■ PROBLEM ■
Use the entries below to count the lines that hold the word "Jean"; answer with the number only.

■ RECORDS FOR THIS EXERCISE ■
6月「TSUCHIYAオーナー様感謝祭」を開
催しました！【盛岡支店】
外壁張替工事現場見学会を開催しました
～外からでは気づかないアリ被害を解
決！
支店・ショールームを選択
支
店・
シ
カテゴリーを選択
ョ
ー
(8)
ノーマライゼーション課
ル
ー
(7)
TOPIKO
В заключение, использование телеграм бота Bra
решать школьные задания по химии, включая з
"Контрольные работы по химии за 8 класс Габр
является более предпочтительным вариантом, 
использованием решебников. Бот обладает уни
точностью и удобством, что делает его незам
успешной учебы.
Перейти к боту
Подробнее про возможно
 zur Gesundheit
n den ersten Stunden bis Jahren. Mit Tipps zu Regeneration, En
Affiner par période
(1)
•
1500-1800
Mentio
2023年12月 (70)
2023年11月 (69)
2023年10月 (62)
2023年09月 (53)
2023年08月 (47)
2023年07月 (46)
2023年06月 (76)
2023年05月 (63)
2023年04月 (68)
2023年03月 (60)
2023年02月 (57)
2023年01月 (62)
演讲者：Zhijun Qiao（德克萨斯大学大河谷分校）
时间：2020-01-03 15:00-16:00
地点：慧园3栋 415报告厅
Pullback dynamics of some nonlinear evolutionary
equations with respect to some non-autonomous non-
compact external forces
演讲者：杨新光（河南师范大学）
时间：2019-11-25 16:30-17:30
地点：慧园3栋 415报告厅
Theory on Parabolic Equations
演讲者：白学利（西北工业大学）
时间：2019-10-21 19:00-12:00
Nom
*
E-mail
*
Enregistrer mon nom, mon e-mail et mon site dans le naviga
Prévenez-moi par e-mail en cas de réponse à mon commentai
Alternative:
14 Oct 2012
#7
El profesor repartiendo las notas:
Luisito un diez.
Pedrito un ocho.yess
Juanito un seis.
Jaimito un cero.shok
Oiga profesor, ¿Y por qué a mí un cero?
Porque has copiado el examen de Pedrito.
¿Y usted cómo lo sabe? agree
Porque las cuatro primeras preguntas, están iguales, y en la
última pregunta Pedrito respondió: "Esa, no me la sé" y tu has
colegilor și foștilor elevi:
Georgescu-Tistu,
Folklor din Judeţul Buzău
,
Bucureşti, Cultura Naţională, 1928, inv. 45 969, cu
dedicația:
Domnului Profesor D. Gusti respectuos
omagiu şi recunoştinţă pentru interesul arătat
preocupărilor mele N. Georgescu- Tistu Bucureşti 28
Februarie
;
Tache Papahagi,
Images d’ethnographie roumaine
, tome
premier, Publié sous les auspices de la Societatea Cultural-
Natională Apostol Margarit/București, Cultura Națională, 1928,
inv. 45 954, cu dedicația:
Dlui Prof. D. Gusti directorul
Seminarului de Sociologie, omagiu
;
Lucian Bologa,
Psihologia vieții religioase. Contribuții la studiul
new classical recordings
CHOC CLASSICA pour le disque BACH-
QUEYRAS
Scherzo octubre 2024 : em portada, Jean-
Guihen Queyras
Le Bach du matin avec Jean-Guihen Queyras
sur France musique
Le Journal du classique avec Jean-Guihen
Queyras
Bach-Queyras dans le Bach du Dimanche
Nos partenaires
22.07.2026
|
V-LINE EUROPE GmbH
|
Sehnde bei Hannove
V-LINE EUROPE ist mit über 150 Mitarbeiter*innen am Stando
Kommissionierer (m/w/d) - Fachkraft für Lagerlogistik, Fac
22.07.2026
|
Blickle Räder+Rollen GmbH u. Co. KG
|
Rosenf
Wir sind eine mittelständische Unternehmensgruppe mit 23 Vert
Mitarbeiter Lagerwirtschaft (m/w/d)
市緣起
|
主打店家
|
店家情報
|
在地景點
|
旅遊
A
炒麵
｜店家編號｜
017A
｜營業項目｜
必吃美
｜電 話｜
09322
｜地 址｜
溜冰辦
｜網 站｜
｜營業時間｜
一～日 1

■ TASK RESULT ■
3